Output all of the lines below exactly, and leave out each image.
====== Task inputs ======
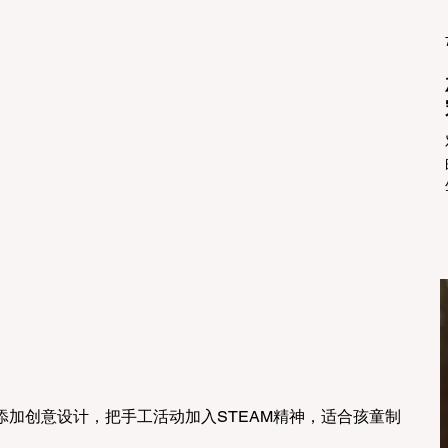
加创意设计，把手工活动加入STEAM精神，适合孩童制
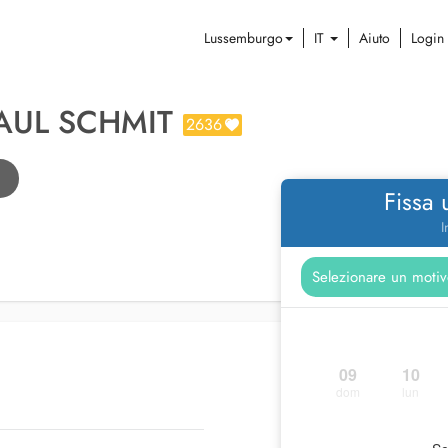
Lussemburgo
IT
Aiuto
Login
PAUL SCHMIT
2636
Fissa
I
09
10
dom
lun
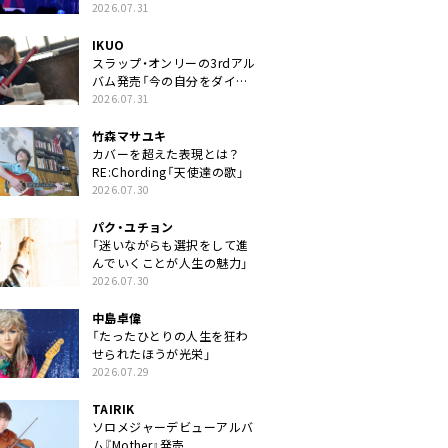
2026.07.31
IKUO
スラップ・オンリーの3rdアル
バム発売「今の自分をダイレ
クトに」
2026.07.31
竹森マサユキ
カバーを超えた表現とは？
RE:Chording「天使達の歌」
2026.07.30
パク・ユチョン
「迷いながらも選択をして進
んでいくことが人生の魅力」
2026.07.30
中島卓偉
「たったひとりの人生を狂わ
せられたほうが光栄」
2026.07.29
TAIRIK
ソロメジャーデビューアルバ
ム『Mother』発売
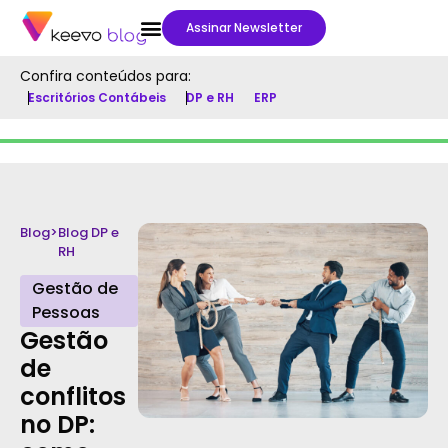
Assinar Newsletter
Confira conteúdos para:
Escritórios Contábeis
DP e RH
ERP
Blog
>
Blog DP e
RH
Gestão de
Pessoas
Gestão
de
conflitos
no DP:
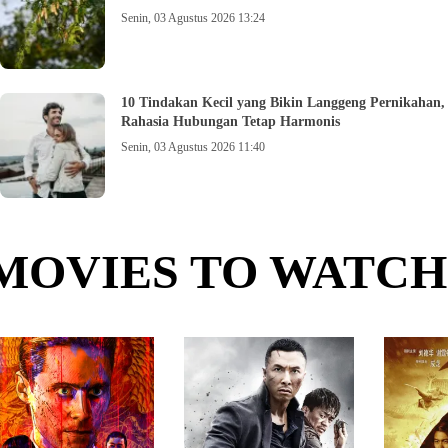
Senin, 03 Agustus 2026 13:24
10 Tindakan Kecil yang Bikin Langgeng Pernikahan,
Rahasia Hubungan Tetap Harmonis
Senin, 03 Agustus 2026 11:40
MOVIES TO WATCH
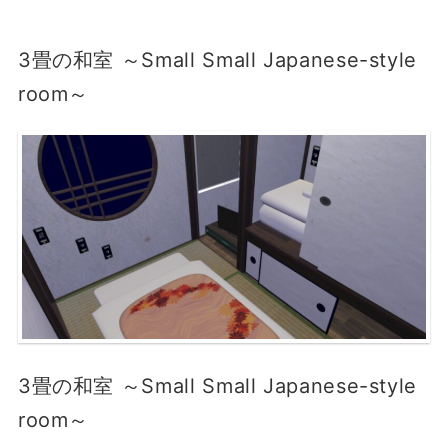
3畳の和室 ～Small Small Japanese-style
room～
3畳の和室 ～Small Small Japanese-style
room～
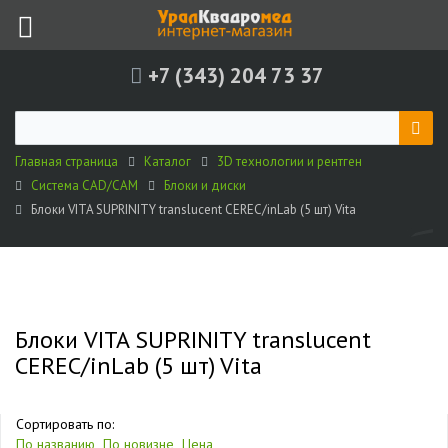
+7 (343) 204 73 37
Главная страница
Каталог
3D технологии и рентген
Система CAD/CAM
Блоки и диски
Блоки VITA SUPRINITY translucent CEREC/inLab (5 шт) Vita
Блоки VITA SUPRINITY translucent
CEREC/inLab (5 шт) Vita
Сортировать по:
По названию
По новизне
Цена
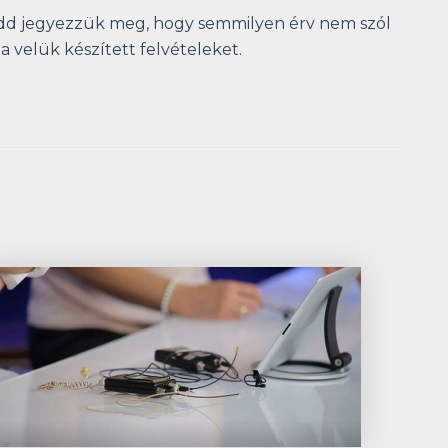
hadd jegyezzük meg, hogy semmilyen érv nem szól
a velük készített felvételeket.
======
__Reply to the task__
加创意设计，把手工活动加入STEAM精神，适合孩童制
Lussemburgo
IT
Aiuto
Login
PAUL SCHMIT
2636
Fissa
I
09
10
dom
lun
2026.07.31
IKUO
スラップ・オンリーの3rdアル
バム発売「今の自分をダイレ
クトに」
2026.07.31
竹森マサユキ
カバーを超えた表現とは？
RE:Chording「天使達の歌」
2026.07.30
パク・ユチョン
「迷いながらも選択をして進
んでいくことが人生の魅力」
2026.07.30
中島卓偉
「たったひとりの人生を狂わ
せられたほうが光栄」
2026.07.29
TAIRIK
ソロメジャーデビューアルバ
ム『Mother』発売
Assinar Newsletter
Confira conteúdos para:
Escritórios Contábeis
DP e RH
ERP
Blog
>
Blog DP e
RH
Gestão de
Pessoas
Gestão
de
conflitos
no DP:
Senin, 03 Agustus 2026 13:24
10 Tindakan Kecil yang Bikin Langgeng Pernikahan,
Rahasia Hubungan Tetap Harmonis
Senin, 03 Agustus 2026 11:40
MOVIES TO WATCH
3畳の和室 ～Small Small Japanese-style
room～
3畳の和室 ～Small Small Japanese-style
room～
+7 (343) 204 73 37
Главная страница
Каталог
3D технологии и рентген
Система CAD/CAM
Блоки и диски
Блоки VITA SUPRINITY translucent CEREC/inLab (5 шт) Vita
Блоки VITA SUPRINITY translucent
CEREC/inLab (5 шт) Vita
Сортировать по:
По названию
По новизне
Цена
hadd jegyezzük meg, hogy semmilyen érv nem szól
a velük készített felvételeket.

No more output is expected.